Если же вернуться к эстетике, то можно заметить, что Антониони вновь визуально подчеркивает отчужденность героев через то положение, в которое он ставит их относительно друг друга. Так, персонаж, стоящий на первом плане, часто повернут затылком к тому или к тем, что стоят позади него - из-за чего они не видят и не подозревают, о чем в данный момент думает он и как на их слова реагирует - зато прекрасно видит или угадывает зритель. И даже при разговоре двоих, находящихся совсем рядом, оба нередко отворачиваются, склоняют голову или просто уходят вперед (чтобы занять ту первую позу), в чем выражаются внезапная растерянность и тупиковость, незнание того языка, на котором слова передаются не от ума к уму - но от одного страдающего сердца к другому. И самый наглядный в этом смысле эпизод - поездка на машине Джованни и Лидии, поочередно переводящих взгляд друг на друга и явно ощущающих потребность заговорить - но понимающих, что это не получится.

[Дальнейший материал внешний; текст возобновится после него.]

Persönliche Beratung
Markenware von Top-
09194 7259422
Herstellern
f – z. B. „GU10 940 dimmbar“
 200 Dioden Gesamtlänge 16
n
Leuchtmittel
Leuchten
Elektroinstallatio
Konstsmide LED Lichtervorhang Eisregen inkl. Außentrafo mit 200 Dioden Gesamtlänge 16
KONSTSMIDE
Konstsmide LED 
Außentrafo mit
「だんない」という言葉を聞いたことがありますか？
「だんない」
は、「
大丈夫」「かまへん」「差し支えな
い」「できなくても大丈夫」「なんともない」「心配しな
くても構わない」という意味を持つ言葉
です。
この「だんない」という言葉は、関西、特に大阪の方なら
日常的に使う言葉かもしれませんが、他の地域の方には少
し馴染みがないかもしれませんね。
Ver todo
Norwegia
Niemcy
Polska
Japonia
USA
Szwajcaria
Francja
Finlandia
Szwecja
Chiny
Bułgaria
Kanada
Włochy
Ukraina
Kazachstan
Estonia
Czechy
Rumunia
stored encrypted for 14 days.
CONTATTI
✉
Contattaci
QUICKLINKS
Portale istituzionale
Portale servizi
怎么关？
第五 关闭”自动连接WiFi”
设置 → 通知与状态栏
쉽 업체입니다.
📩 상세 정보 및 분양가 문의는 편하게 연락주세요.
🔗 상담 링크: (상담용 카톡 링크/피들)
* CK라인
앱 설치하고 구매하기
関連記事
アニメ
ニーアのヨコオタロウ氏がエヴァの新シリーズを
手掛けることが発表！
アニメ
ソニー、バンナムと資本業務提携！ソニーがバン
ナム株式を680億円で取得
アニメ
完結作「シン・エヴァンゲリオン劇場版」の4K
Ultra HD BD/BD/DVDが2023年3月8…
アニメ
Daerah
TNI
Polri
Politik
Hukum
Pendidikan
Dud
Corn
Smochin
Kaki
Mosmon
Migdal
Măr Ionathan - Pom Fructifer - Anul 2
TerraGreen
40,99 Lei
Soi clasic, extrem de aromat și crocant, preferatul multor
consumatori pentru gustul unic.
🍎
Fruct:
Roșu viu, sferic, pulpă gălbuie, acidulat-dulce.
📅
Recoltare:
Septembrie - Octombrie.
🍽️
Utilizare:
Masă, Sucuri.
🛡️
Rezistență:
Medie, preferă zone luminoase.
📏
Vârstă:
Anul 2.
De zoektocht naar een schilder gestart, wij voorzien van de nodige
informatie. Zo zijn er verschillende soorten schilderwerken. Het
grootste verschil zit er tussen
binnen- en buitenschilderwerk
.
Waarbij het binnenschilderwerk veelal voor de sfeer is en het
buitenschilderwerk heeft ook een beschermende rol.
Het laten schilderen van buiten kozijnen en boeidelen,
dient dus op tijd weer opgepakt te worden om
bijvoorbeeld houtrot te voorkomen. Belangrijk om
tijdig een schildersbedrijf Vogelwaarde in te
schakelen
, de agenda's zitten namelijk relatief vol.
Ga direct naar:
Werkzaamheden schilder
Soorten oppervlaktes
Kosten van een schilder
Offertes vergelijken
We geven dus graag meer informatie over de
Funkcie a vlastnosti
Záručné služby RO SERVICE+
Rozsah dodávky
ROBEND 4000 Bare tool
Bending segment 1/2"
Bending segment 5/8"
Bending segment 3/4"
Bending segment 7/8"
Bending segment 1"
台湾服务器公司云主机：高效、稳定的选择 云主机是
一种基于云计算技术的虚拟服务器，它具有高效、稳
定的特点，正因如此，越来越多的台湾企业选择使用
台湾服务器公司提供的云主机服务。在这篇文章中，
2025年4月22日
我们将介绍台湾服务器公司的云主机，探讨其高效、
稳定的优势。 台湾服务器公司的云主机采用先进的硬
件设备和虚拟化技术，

Тем не менее, финал «Ночи» сполна искупает весь холод, все отчаяние, всю кажущуюся невозможность поделиться и вынести на свет простую правду, выстроившую непреодолимую преграду между супругами, давно уже не понимающими друг друга. И старое письмо Джованни, которое зачитывает вслух Лидия - настоящий гимн любви, максимально чистое и глубокое переживание, вся трогательная красота, радость и восторг того чувства, которое, кажется, и не может не быть вечным и неизменным Абсолютом. Вот он - истинно бергмановский мотив, очищение и прозрение через поднятый со дна ужас, через ослепительное сияние той правды, перед которой оба стоят теперь, обескураженные и опустошенные - но, тем не менее, пробудившееся и, может быть, способные воскреснуть еще. В этом смысле Антониони вновь не дает нам ложной надежды, оставляя героев лишь лежать в объятиях - одинаково мучительных и долгожданных. The rest is silence.